Либор скривил лицо до такой степени, что оно стало напоминать средневековую маску дьявола. Не хватало только рогов.
— Я говорю об этих евреях-антисемитах.
— Ну вот, пошло-поехало. Всякий еврей, который не разделяет твоих убеждений, сразу становится антисемитом. Это глупо, Либор, выискивать антисемитов среди евреев. Не просто глупо — это безнравственно!
— Не будь таким kochedik,
[31]
я ведь говорю правду. В конце концов, именно евреи изобрели антисемитизм.
— Знаю-знаю, «еврейская ненависть к себе» и так далее…
— А по-твоему, это не так? Что скажешь о святом Павле, который не успокоился со своим еврейским зудом, пока не настроил против евреев полмира?
— Я скажу: «Спасибо, Павел, за то, что расширил рамки дискуссии».
— Ты называешь это расширением? Вспомни: «Тесны врата…»
[32]
— Это сказал Иисус, а не Павел.
— Иисусу приписали эти слова евреи, уже основательно обработанные Павлом. Он не смог взять власть над нами во плоти и тогда воззвал к душам. Ты на свой манер делаешь то же самое. Ты стыдишься своей еврейской плоти. Это rachmones
[33]
к самому себе. Если ты еврей, это еще не значит, что ты чудовище.
— А я и не считаю себя чудовищем. Я даже тебя не считаю чудовищем. Я стыжусь еврейских — нет, израйильских деяний.
— Ну вот, пошло-поехало.
— Можно подумать, одним только евреям свойственно критиковать деяния собственной нации.
— Нет, конечно, но только евреям свойственно этого стыдиться. Вот такой у нас shtick.
[34]
Никто не умеет делать это лучше, чем мы. Уж мы-то хорошо изучили свои слабые места. Мы долго в этом упражнялись и точно знаем, в какое место больнее всего бить.
— Значит, ты все-таки признаешь наличие слабых мест?

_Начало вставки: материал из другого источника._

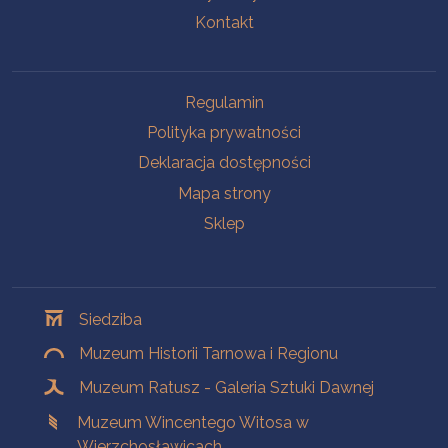
Kontakt
Na skróty
Regulamin
Polityka prywatności
Deklaracja dostępności
Mapa strony
Sklep
Oddziały
Siedziba
Muzeum Historii Tarnowa i Regionu
Muzeum Ratusz - Galeria Sztuki Dawnej
Muzeum Wincentego Witosa w
Wierzchosławicach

И старый спор пошел по новому кругу.
Позже, попрощавшись с Либором, Финклер вошел в спальню и открыл платяной шкаф покойной жены. Он ничего оттуда не убирал. Ряды платьев на вешалках были повествованием об их совместной жизни — он вспомнил, как она, тонкая, изящная и жадная до светских развлечений, появлялась на приемах и головы мужчин тотчас поворачивались в их сторону, а он гордился женой, воспринимая ее как некое остро отточенное оружие у себя под боком.